Je ne trouve d'intérêt, en profane, à ce genre d'immersion monacale que dans la description des rituels et de l'observance de la règle. La novice est le centre des attentions du cinéaste ; à peine installée, en religieuse indisciplinée et sincère, elle secoue, voire conteste, les habitudes. C'est, avec la rédemption, un thème du film.
Toutefois, depuis le film de Bresson, les usages conventuels ont été éventés dans un certain nombre de films.
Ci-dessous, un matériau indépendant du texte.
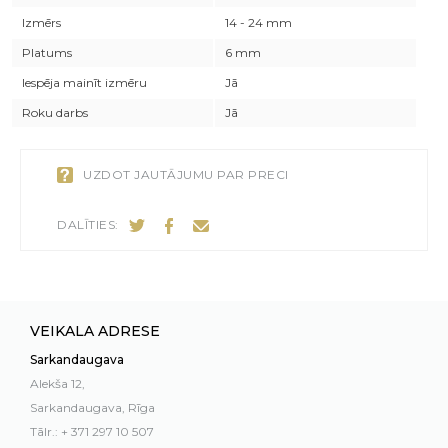
Izmērs
14 - 24 mm
Platums
6 mm
Iespēja mainīt izmēru
Jā
Roku darbs
Jā
UZDOT JAUTĀJUMU PAR PRECI
DALĪTIES:
VEIKALA ADRESE
Sarkandaugava
Alekša 12,
Sarkandaugava, Rīga
Tālr.: + 371 297 10 507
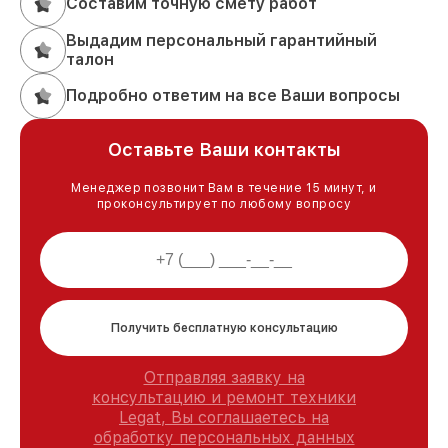
Составим точную смету работ
Выдадим персональный гарантийный
талон
Подробно ответим на все Ваши вопросы
Оставьте Ваши контакты
Менеджер позвонит Вам в течение 15 минут, и
проконсультирует по любому вопросу
Получить бесплатную консультацию
Отправляя заявку на
консультацию и ремонт техники
Legat, Вы соглашаетесь на
обработку персональных данных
Dès lors qu'on n'est pas touché par la grâce, qu'on reste indifférent à cette notion de péché d'orgueil qui revient souvent ou à l'abnégation mystique du personnage de Renée Faure -bien jolie sans le voile- les personnages du trio Bresson-Bruckberger-Giraudoux apparaissent d'un romanesque assez quelconque et convenu. En tous cas, le dénouement n'a probablement pas le même impact selon qu'on est croyant ou pas.
La réalisation, sans maniérisme ni bigoterie, va à l'essentiel, même si la liturgie peut indisposer le libre-penseur. Pas sûr que ce dernier éprouve la moindre émotion, spirituelle ou autre.